▶ [EXERCISE REQUIREMENTS] Give back an exact copy of the lines in the records below, from the line that has "Economic Reconstruction" through the line that has "1990 and electricity", and nothing besides.

============================================================

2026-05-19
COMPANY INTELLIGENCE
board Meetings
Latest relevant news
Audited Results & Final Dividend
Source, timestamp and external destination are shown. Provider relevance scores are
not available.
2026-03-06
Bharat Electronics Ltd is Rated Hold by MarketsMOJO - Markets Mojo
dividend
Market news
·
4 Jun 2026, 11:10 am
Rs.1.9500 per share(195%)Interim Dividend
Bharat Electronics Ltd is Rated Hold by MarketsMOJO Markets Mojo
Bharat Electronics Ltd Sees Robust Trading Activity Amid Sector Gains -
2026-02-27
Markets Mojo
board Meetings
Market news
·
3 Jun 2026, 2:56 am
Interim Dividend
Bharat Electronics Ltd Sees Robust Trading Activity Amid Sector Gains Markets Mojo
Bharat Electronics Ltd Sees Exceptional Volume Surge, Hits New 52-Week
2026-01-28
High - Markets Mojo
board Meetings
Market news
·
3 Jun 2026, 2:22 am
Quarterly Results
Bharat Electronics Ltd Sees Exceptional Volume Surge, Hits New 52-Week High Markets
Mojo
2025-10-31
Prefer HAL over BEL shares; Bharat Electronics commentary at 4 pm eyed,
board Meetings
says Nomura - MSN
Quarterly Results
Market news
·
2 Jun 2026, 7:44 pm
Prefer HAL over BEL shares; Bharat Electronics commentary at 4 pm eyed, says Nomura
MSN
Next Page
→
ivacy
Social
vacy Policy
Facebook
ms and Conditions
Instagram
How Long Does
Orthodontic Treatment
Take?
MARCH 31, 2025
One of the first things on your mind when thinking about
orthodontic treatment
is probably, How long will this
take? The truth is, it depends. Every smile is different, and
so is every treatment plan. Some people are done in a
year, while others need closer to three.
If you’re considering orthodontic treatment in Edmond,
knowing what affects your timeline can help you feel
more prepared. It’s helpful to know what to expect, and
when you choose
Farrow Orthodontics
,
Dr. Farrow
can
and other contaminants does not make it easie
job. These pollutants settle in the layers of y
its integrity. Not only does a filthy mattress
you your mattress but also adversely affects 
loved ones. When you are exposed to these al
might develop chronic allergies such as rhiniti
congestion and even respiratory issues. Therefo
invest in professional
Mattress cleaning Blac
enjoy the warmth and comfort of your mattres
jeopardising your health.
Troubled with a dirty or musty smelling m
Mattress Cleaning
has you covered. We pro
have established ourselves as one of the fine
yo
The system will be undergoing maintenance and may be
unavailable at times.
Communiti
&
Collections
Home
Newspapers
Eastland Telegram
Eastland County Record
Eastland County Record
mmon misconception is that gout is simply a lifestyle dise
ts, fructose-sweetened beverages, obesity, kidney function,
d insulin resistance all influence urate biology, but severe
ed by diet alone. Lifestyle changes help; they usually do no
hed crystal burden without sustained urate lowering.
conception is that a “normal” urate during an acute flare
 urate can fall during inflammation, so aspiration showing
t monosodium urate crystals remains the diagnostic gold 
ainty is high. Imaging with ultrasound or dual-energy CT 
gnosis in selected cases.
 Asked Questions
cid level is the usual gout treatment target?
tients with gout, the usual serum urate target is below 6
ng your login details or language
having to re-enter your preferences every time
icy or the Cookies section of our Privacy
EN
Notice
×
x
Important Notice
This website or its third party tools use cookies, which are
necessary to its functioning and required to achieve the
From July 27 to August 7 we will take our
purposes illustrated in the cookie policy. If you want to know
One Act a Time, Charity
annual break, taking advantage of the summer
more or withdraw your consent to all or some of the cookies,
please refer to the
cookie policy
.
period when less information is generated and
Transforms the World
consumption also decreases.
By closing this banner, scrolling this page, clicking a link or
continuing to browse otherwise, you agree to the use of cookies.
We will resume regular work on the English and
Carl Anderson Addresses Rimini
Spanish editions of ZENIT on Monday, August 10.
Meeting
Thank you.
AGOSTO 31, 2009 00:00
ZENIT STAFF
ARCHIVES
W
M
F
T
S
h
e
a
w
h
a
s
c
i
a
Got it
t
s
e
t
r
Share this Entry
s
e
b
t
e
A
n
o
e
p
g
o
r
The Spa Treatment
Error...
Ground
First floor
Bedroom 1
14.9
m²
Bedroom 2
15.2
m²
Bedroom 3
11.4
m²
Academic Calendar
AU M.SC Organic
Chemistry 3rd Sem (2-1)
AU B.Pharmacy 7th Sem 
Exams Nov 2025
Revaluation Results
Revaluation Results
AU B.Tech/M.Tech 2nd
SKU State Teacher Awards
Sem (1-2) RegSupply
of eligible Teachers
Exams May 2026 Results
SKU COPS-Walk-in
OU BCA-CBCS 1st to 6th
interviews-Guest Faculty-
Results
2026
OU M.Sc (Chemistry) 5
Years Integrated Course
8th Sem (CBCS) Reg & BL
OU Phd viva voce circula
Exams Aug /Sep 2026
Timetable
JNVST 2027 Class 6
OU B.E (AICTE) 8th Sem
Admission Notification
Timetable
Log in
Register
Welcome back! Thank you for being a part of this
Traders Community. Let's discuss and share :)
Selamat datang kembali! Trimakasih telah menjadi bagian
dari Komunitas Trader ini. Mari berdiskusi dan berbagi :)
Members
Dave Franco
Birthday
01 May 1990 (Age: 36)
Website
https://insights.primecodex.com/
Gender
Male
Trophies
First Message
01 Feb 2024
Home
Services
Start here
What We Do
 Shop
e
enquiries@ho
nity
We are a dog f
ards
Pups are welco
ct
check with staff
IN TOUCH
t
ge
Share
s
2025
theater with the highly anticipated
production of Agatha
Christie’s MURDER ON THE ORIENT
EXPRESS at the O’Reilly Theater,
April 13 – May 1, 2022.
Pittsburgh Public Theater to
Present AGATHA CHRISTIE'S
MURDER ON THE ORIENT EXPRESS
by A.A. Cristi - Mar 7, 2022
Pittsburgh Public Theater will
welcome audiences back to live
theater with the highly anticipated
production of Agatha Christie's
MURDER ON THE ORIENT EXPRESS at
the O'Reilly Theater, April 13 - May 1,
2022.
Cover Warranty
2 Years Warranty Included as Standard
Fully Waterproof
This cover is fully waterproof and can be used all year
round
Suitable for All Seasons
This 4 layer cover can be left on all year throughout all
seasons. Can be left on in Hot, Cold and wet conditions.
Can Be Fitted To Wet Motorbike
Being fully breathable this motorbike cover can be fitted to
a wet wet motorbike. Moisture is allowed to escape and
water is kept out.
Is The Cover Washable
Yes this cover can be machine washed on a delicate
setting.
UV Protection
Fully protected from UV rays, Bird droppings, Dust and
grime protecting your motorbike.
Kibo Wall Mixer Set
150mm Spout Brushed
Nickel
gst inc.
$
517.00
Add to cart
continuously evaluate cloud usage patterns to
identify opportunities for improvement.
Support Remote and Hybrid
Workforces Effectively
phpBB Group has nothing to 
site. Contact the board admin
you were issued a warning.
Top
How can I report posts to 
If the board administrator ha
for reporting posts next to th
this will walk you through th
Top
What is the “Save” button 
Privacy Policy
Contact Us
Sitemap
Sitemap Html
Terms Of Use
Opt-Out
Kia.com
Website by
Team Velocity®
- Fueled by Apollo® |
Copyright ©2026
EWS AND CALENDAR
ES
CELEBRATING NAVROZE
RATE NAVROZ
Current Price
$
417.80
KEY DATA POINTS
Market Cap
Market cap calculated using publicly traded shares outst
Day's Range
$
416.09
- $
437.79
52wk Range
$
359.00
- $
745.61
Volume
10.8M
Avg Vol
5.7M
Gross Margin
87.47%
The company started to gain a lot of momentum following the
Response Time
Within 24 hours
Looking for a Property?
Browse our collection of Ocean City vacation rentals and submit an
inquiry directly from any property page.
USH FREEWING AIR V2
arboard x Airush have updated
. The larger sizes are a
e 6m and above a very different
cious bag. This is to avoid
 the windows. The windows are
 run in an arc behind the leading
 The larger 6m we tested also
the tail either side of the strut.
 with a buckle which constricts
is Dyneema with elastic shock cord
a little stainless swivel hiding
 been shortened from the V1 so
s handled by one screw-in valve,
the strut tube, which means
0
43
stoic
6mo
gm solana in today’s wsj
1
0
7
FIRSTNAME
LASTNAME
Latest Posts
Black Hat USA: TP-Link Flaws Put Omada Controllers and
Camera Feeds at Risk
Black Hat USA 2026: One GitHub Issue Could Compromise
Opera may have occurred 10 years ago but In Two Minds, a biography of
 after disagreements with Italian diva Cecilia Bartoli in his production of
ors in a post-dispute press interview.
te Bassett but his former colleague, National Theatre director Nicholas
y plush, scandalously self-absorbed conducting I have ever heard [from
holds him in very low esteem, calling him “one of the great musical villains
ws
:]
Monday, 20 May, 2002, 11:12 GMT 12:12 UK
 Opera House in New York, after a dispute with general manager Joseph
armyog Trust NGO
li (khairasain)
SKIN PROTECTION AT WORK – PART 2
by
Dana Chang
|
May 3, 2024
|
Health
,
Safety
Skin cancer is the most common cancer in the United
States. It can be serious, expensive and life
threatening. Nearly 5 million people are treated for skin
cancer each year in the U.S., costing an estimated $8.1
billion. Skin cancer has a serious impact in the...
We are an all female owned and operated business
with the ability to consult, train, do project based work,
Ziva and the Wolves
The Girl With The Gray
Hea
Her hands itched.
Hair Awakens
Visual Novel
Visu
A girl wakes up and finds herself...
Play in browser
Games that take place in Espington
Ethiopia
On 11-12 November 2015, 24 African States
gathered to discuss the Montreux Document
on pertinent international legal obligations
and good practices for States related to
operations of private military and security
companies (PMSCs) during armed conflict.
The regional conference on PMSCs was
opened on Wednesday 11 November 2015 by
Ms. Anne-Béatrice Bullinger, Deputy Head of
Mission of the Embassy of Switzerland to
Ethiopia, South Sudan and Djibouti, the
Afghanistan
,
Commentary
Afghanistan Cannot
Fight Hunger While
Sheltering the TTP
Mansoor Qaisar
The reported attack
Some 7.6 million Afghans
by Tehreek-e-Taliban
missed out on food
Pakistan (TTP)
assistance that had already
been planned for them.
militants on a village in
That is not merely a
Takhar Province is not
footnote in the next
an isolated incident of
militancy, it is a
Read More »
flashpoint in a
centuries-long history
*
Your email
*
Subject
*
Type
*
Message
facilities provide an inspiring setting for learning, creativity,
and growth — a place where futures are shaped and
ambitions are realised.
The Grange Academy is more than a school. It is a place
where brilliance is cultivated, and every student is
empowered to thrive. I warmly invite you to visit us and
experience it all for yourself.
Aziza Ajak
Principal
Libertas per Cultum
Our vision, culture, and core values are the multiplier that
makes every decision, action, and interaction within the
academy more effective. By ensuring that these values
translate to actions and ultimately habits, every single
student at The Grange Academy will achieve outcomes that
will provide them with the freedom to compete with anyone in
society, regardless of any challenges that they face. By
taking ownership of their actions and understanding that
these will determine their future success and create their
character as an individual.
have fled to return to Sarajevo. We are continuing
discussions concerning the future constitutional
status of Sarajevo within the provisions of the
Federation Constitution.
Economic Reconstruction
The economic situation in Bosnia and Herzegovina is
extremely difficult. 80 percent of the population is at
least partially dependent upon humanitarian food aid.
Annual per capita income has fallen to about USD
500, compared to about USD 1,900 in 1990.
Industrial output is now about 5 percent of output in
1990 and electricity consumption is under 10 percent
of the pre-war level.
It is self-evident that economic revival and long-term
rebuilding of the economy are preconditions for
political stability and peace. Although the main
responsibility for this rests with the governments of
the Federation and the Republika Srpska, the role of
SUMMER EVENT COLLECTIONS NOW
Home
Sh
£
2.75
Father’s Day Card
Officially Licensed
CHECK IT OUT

============================================================

▶ [RESULT FOR THIS TASK]
Economic Reconstruction
The economic situation in Bosnia and Herzegovina is
extremely difficult. 80 percent of the population is at
least partially dependent upon humanitarian food aid.
Annual per capita income has fallen to about USD
500, compared to about USD 1,900 in 1990.
Industrial output is now about 5 percent of output in
1990 and electricity consumption is under 10 percent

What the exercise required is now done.